Member Spotlight

Rajasekaran Namakkal-Soorappan

u04319921Rajasekaran Namakkal-Soorappan, PhD:   - Assistant Professor, Dept. of Molecular and Cellular Pathology.  In July 2014, Dr. Namakkal-Soorappan came to UAB from the University of Utah Health Sciences Center, Salt Lake City, Utah, bringing with him an extensive history and knowledge in Cardiology.  He also worked with the Dept. of Exercise and Sport Science at the College of Health, at the University of Utah.  Dr. Namakkal-Soorappan is interested in the transcriptional mechanisms for reductive stress in the heart. Regulation of cytoprotective/antioxidant defense genes is crucial to maintain the redox homeostasis and steady/dynamic function of the myocardium. Nuclear erythroid 2-related factor 2 (Nrf2) is the master transcription factor that regulates numerous (over 100) genes, which code for key antioxidant enzymes. Turning ON or OFF the Nrf2 at will can exert desired effects in the intracellular redox milieu and/or redox signaling to regulate redox sensitive cardio-protective proteins.

Investigating the cause-and-effect relationships between the OXIDATIVE and REDUCTIVE conditions in the myocardium will allow us to understand the critical signals that result in physiological and/or pathological consequences leading to the development of cardiac disease.

To understand these relationships under acute and chronic settings, we have been using in vitro and in vivo models (cardiomyocyte cell cultures, transgenic/knockout mouse models) bearing oxidative or reductive stress. Subsequently, we determine whether or not the SHIFT in REDOX STATE in the context of cardiomyocyte could be a causal mechanism for important cardiac diseases including cardiac hypertrophy, cardiomyopathy, heart failure, myocardial infarction and cardiac arrest. The goal is to define the redox signals in cardiovascular pathophysiology and to develop potential therapeutic measures. Dr. Raj’s lab takes advantage of the leading-edge technology to develop appropriate in vitro and/or in vivo reductive stress models in the context of cardiomyocytes and the myocardium.

In the past (1995-2001), Raj has been engaged in the research to understand the biochemistry & metabolism of glutathione (GSH) - a major, ubiquitous non-protein thiol that exerts a great deal of antioxidant power to fight against free radicals generated under basal and/or stressed conditions in the cellular life.

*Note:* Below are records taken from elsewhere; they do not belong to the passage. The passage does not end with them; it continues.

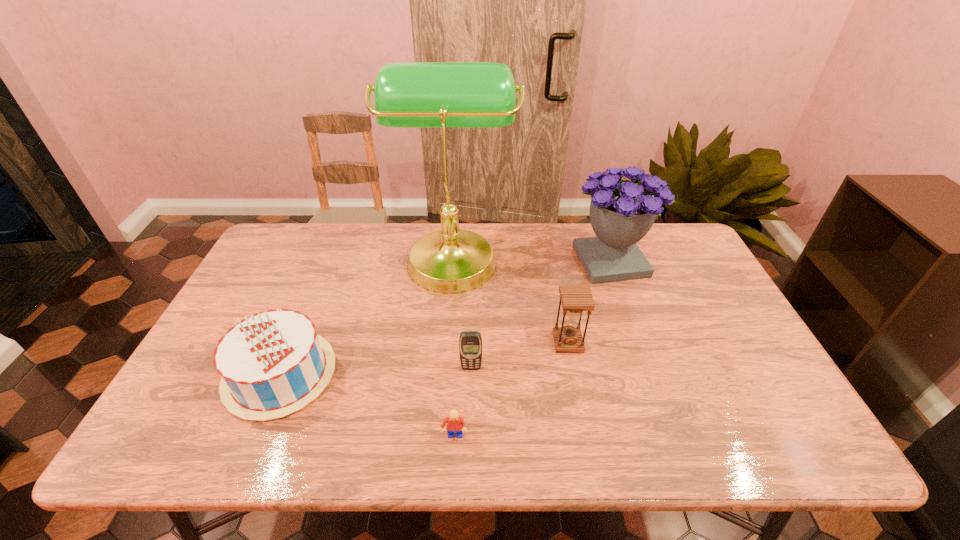 Where is `blank space at the near edge`? The image size is (960, 540). blank space at the near edge is located at coordinates (652, 451).

This screenshot has height=540, width=960. Identify the location of free space at the left edge. (254, 285).

In the image, there is a desktop. Identify the location of free space at the right edge. Image resolution: width=960 pixels, height=540 pixels. (675, 300).

Identify the location of vacant space at the near left corner. (204, 427).

Find the location of `free point between the shortest object and the birthday cake`. free point between the shortest object and the birthday cake is located at coordinates (367, 406).

The image size is (960, 540). Find the location of `free point between the shortest object and the hourglass`. free point between the shortest object and the hourglass is located at coordinates (511, 389).

The image size is (960, 540). Find the location of `empty location between the shortest object and the rightmost object`. empty location between the shortest object and the rightmost object is located at coordinates (532, 349).

Find the location of a particular element. The width and height of the screenshot is (960, 540). free area in between the tallest object and the second object from right to left is located at coordinates (510, 299).

You are a GUI agent. You are given a task and a screenshot of the screen. Output one action in this format:
    pyautogui.click(x=<x>, y=<y>)
    Task: Click on the empty location between the tallest object and the nearest object
    Image resolution: width=960 pixels, height=540 pixels.
    Given the screenshot: What is the action you would take?
    pyautogui.click(x=453, y=347)

Image resolution: width=960 pixels, height=540 pixels. I want to click on blank region between the birthday cake and the hourglass, so click(x=424, y=358).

Chronic shifts in the redox homeostasis and antioxidant defense system has been linked to multiple biochemical disorders in experimental animal/cell models and in human as well. It has been a big question/picture in my mind that “whether maintaining the critical redox milieu can FIX all the problems in a living cell?” Addressing this particular question is my long-term scientific goal.

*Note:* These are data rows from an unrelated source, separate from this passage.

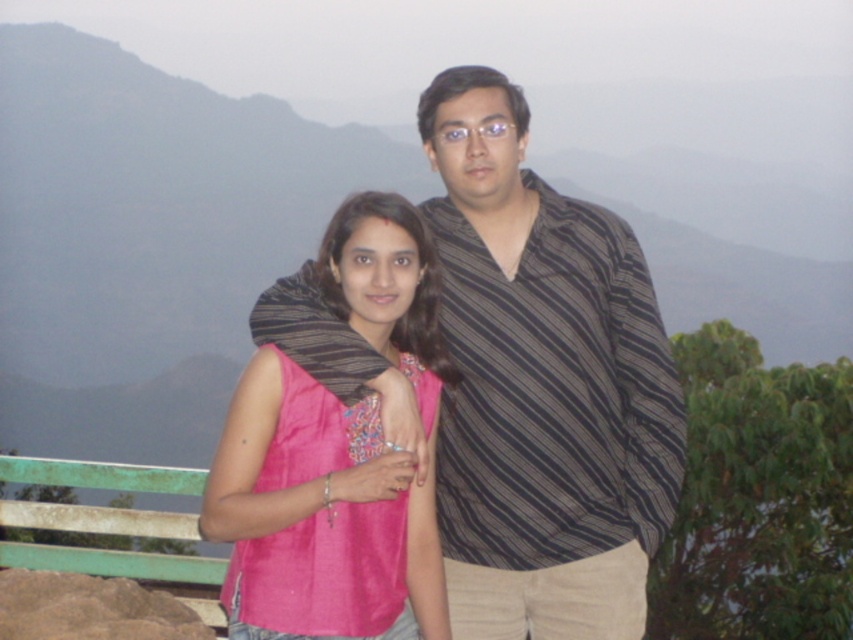 Can you confirm if striped fabric shirt at center is positioned to the right of pink fabric at center?

Yes, striped fabric shirt at center is to the right of pink fabric at center.

Between point (659, 412) and point (300, 380), which one is positioned in front?

Point (300, 380) is more forward.

This screenshot has width=853, height=640. Find the location of `striped fabric shirt at center`. striped fabric shirt at center is located at coordinates (543, 387). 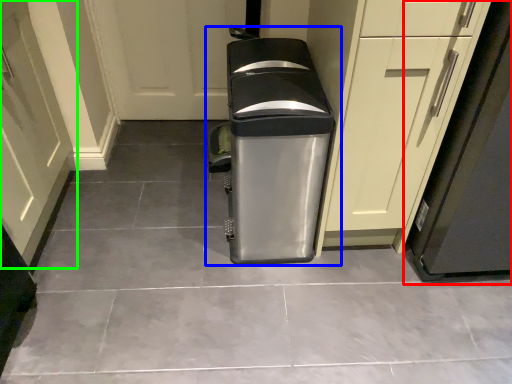 Question: Estimate the real-world distances between objects in this image. Which object is farther from appliance (highlighted by a red box), waste container (highlighted by a blue box) or door (highlighted by a green box)?

Choices:
 (A) waste container
 (B) door

Answer: (B)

Raj`s laboratory is currently conducting research in these areas

·        Nrf2 dependent transcriptional mechanisms for reductive stress in cardiac hypertrophy, cardiomyopathy.

·        Developing REDUCTIVE STRESS cell and small animal (mouse) models.

·        Investigating fundamental mechanisms for transcriptional activation of antioxidant pathways under basal and
       stressed conditions.


·        Manipulation of Nrf2-antioxidant signaling in aging heart and skeletal muscle.

·        Nrf2 signaling based interventions (physical and drug) to improve clinical conditions associated
       with oxido-reductive stress in the heart.